The rule of the ancient King of Persia was more enlightened than the despots of today's Islamic Republic of Iran
Anyone who knows Handel’s Messiah will be familiar with Isaiah’s vision of the new Jerusalem. But how many know that the man referred to by the prophet as the Lord’s shepherd, even as His anointed (“messiah”) is actually Cyrus the Great, King of Persia? Cyrus is credited by Isaiah (strictly speaking, the writer known to biblical scholars as Deutero — or Second Isaiah) with releasing the Jews from Babylonian captivity, and by the prophet Ezra with rebuilding the temple and returning the sacred vessels that Nebuchadnezzar had taken from Jerusalem. No gentile is treated with such reverence in the Bible as Koresh, the Hebrew form of Cyrus. He was revered not only by Jews but by Christians too. Sir Thomas Browne took inspiration for one of his finest prose works, The Garden of Cyrus, from the Persian monarch’s celebrated parks at his capital, Pasargadae, the source of the Garden of Eden, or “Paradise”. The Persian empire Cyrus created was the largest the world had ever seen; and he was the archetypal ruler even for Alexander, the man who conquered it.

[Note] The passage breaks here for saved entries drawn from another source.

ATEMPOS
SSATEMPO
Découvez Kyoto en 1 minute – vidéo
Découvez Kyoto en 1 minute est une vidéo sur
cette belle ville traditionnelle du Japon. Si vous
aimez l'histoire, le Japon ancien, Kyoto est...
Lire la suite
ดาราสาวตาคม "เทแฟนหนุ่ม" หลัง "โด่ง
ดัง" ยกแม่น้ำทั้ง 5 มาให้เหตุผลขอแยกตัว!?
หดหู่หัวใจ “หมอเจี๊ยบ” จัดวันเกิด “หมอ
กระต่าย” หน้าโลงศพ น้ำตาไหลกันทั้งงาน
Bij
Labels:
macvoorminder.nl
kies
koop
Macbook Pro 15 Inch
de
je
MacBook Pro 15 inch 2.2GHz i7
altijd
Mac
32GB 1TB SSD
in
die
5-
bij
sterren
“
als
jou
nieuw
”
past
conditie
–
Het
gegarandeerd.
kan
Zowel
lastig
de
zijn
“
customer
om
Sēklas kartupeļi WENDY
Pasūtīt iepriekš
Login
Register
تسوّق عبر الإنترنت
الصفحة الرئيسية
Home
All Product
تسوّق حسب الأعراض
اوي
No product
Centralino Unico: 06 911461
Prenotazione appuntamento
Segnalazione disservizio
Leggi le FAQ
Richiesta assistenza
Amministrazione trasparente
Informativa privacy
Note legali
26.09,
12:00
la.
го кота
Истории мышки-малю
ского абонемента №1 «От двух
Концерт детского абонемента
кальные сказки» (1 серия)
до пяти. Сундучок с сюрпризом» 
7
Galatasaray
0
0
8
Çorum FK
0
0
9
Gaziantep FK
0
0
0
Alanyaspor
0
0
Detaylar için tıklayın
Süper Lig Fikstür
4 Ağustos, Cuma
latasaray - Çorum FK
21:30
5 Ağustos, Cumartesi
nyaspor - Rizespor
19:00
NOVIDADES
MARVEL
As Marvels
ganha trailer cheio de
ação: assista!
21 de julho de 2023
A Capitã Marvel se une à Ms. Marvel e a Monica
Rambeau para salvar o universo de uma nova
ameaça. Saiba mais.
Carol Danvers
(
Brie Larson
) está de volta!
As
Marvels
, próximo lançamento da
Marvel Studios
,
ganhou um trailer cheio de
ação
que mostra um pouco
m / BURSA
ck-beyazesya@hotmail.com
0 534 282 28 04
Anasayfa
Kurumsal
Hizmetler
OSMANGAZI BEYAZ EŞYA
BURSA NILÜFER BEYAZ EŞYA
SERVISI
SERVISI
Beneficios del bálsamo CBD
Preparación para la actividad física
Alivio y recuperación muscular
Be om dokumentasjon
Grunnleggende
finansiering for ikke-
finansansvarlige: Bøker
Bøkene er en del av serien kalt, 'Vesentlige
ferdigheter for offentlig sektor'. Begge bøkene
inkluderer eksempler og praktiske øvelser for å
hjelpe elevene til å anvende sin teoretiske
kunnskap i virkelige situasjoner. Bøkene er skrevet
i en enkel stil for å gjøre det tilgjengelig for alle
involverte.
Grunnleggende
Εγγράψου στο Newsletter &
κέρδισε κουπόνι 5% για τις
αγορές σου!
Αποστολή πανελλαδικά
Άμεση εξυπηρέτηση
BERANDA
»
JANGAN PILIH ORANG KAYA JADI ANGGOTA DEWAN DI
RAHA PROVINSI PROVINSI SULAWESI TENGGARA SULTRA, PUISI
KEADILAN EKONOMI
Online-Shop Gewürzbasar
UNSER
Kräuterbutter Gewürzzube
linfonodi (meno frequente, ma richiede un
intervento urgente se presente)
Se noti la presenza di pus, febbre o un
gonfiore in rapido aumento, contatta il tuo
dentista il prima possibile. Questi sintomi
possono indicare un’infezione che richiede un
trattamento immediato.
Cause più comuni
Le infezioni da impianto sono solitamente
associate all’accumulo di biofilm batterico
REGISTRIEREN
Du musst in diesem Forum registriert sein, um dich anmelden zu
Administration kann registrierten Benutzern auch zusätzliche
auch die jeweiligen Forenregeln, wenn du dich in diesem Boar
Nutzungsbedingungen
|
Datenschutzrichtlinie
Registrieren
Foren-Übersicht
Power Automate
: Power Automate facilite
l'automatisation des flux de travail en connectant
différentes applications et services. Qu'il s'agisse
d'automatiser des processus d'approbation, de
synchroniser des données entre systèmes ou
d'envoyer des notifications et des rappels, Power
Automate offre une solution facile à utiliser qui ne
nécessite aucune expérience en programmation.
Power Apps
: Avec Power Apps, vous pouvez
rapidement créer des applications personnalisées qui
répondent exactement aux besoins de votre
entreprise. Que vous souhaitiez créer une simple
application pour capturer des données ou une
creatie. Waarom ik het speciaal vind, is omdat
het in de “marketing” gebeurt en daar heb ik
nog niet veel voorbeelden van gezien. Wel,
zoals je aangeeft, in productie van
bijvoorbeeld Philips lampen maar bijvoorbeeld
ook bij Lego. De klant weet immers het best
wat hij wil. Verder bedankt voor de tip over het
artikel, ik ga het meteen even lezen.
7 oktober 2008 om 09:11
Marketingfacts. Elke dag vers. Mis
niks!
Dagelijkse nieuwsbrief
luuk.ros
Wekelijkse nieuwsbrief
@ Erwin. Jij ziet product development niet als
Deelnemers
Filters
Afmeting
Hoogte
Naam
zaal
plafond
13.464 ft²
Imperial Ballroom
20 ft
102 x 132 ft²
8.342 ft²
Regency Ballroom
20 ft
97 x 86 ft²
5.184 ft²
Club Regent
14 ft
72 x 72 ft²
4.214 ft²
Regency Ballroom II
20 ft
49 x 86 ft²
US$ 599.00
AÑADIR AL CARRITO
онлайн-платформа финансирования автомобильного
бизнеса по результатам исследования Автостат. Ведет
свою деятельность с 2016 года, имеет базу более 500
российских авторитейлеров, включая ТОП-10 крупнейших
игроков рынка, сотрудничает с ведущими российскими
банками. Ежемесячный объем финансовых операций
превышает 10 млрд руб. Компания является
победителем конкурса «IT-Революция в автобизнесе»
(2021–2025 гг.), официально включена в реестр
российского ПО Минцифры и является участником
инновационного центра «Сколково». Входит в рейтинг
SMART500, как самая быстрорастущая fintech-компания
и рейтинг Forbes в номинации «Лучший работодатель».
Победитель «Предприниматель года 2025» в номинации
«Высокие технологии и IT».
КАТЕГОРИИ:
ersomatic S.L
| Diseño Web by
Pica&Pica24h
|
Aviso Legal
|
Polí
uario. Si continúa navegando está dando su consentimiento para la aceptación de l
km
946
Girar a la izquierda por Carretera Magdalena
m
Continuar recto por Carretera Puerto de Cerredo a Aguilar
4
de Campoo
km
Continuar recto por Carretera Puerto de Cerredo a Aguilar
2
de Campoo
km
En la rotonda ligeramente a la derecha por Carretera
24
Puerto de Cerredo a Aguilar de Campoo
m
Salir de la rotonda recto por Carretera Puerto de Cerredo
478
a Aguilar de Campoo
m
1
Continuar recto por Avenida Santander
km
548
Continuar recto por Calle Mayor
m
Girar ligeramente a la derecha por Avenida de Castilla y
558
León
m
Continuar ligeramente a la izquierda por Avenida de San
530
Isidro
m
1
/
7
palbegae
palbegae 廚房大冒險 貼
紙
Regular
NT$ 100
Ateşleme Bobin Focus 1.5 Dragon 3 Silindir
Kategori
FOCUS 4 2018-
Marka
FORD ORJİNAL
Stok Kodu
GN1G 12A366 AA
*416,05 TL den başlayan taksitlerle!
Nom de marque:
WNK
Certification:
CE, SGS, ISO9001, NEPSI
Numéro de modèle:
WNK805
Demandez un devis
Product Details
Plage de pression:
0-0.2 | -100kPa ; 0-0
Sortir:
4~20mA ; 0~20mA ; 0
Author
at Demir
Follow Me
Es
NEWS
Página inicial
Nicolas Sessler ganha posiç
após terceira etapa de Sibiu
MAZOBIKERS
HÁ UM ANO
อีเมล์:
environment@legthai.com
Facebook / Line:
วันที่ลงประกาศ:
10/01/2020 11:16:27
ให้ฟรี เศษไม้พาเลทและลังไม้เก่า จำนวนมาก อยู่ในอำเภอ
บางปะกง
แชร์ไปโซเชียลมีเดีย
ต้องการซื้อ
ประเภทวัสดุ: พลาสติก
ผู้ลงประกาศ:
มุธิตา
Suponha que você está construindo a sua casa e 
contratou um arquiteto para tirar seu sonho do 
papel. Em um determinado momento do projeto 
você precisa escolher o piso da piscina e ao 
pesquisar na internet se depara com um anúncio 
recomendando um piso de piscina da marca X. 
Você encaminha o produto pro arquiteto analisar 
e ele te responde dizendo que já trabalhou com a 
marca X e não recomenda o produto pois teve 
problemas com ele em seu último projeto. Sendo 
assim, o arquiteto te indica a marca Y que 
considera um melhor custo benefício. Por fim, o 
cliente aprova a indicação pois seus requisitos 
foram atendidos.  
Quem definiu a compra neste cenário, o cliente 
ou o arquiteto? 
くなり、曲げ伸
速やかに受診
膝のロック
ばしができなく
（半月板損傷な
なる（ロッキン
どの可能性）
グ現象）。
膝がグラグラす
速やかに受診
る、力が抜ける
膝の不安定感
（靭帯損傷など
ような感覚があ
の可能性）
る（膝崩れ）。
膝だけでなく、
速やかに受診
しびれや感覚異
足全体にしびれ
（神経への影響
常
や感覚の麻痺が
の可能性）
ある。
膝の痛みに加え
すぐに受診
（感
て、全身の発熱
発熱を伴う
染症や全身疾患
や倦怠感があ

So who was Cyrus? We do not know precisely when he was born, but his reign began in 553 BC. He died in 529 BC while attempting to extend his conquests beyond the Caucasus, according to the “father of history”, Herodotus, who devotes much of his main work to Cyrus and his conquests of the Medes, the Lydians and the Babylonians. Having overcome Croesus, the fabulously rich king of Lydia, Cyrus nearly burnt him alive on a funeral pyre as a sacrifice, but after the fire was extinguished by a miraculous deluge he showed mercy by making Croesus his magus. Herodotus tells us that Croesus impressed Cyrus by invoking Solon, the great Athenian lawgiver, and it is possible that Greek ideas influenced Cyrus. Certainly his rule seems to have been more enlightened than that of most oriental despots in ancient or modern times.
Herodotus saw Cyrus, like other Persians, as a Zoroastrian; this view is supported by archaeological evidence. Yet Cyrus seems to have not merely tolerated other religions but revered their deities, including the God of Israel. A passage in the book of Ezra (repeated in Chronicles) has Cyrus issuing a proclamation: “The Lord God of heaven hath given me all the kingdoms of the earth; and he hath charged me to build him an house at Jerusalem, which is in Judah. Who is there among you of all his people? His God be with him.” Isaiah goes even further: God calls Cyrus, his messiah, and tells him: “I have surnamed thee, though thou hast not known me. I am the Lord, and there is none else, there is no God beside me.” This unambiguous monotheism was a daring novelty in the ancient world, and it is significant that this revelation is made to Cyrus, King of Persia and overlord of Judea.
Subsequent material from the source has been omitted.